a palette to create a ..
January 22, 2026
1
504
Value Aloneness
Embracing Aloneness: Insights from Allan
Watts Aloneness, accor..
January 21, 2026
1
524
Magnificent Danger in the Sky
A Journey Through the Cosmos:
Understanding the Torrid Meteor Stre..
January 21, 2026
...
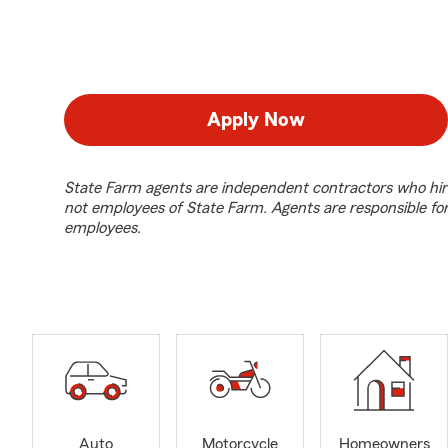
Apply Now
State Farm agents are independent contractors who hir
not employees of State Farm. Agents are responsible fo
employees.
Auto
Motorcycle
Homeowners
==
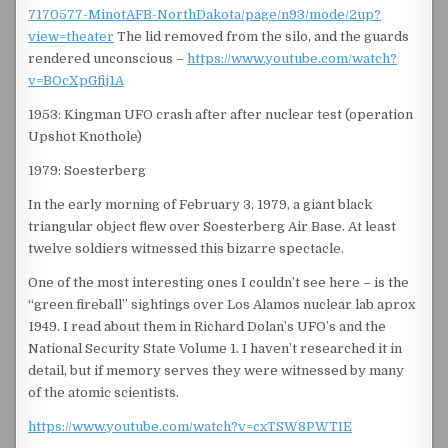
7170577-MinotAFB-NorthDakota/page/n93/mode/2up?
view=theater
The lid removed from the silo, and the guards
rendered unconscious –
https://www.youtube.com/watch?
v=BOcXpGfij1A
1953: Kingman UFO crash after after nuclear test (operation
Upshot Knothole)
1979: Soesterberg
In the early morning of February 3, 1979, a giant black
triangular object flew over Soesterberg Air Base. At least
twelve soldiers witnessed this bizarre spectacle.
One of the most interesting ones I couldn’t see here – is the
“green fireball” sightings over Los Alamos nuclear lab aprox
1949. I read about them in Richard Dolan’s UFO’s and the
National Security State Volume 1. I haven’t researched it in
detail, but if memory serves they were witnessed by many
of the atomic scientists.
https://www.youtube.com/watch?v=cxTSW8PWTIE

### Action item
From the entries above, extract only the lines running from the one containing "triangular object flew" through the one containing "https://www.youtube.com/watch?v=cxTSW8PWTIE", inclusive.

### Result below
triangular object flew over Soesterberg Air Base. At least
twelve soldiers witnessed this bizarre spectacle.
One of the most interesting ones I couldn’t see here – is the
“green fireball” sightings over Los Alamos nuclear lab aprox
1949. I read about them in Richard Dolan’s UFO’s and the
National Security State Volume 1. I haven’t researched it in
detail, but if memory serves they were witnessed by many
of the atomic scientists.
https://www.youtube.com/watch?v=cxTSW8PWTIE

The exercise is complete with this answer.